● **What needs to be done**
In the records below, find the line containing "комплектующие" and print it and every line after it exactly, through the end. Skip pictures.

-------- Recorded information

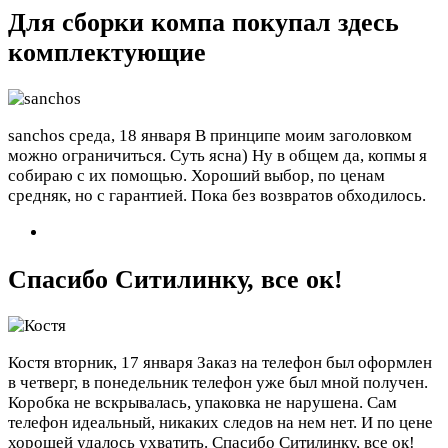
Для сборки компа покупал здесь
комплектующие
sanchos
среда, 18 января
В принципе моим заголовком
можно ограничиться. Суть ясна) Ну в общем да, копмы я
собираю с их помощью. Хороший выбор, по ценам
средняк, но с гарантией. Пока без возвратов обходилось.
Спасибо Ситилинку, все ок!
Костя
вторник, 17 января
Заказ на телефон был оформлен
в четверг, в понедельник телефон уже был мной получен.
Коробка не вскрывалась, упаковка не нарушена. Сам
телефон идеальный, никаких следов на нем нет. И по цене
хорошей удалось ухватить. Спасибо Ситилинку, все ок!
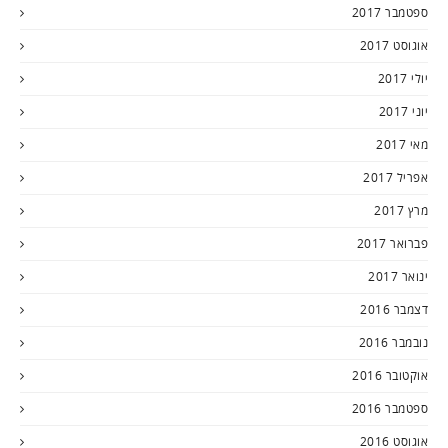
ספטמבר 2017
אוגוסט 2017
יולי 2017
יוני 2017
מאי 2017
אפריל 2017
מרץ 2017
פברואר 2017
ינואר 2017
דצמבר 2016
נובמבר 2016
אוקטובר 2016
ספטמבר 2016
אוגוסט 2016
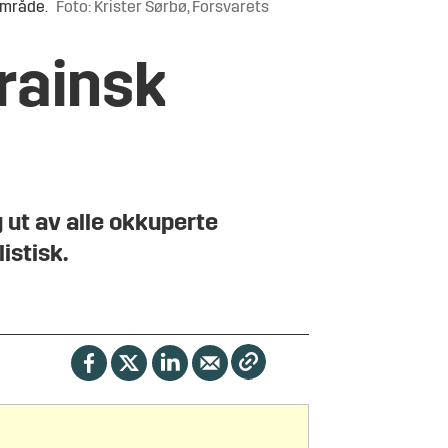
område.
Foto: Krister Sørbø, Forsvarets
krainsk
 ut av alle okkuperte
istisk.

----------------

● **Expected answer**
комплектующие
sanchos
среда, 18 января
В принципе моим заголовком
можно ограничиться. Суть ясна) Ну в общем да, копмы я
собираю с их помощью. Хороший выбор, по ценам
средняк, но с гарантией. Пока без возвратов обходилось.
Спасибо Ситилинку, все ок!
Костя
вторник, 17 января
Заказ на телефон был оформлен
в четверг, в понедельник телефон уже был мной получен.
Коробка не вскрывалась, упаковка не нарушена. Сам
телефон идеальный, никаких следов на нем нет. И по цене
хорошей удалось ухватить. Спасибо Ситилинку, все ок!
ספטמבר 2017
אוגוסט 2017
יולי 2017
יוני 2017
מאי 2017
אפריל 2017
מרץ 2017
פברואר 2017
ינואר 2017
דצמבר 2016
נובמבר 2016
אוקטובר 2016
ספטמבר 2016
אוגוסט 2016
område.
Foto: Krister Sørbø, Forsvarets
krainsk
 ut av alle okkuperte
istisk.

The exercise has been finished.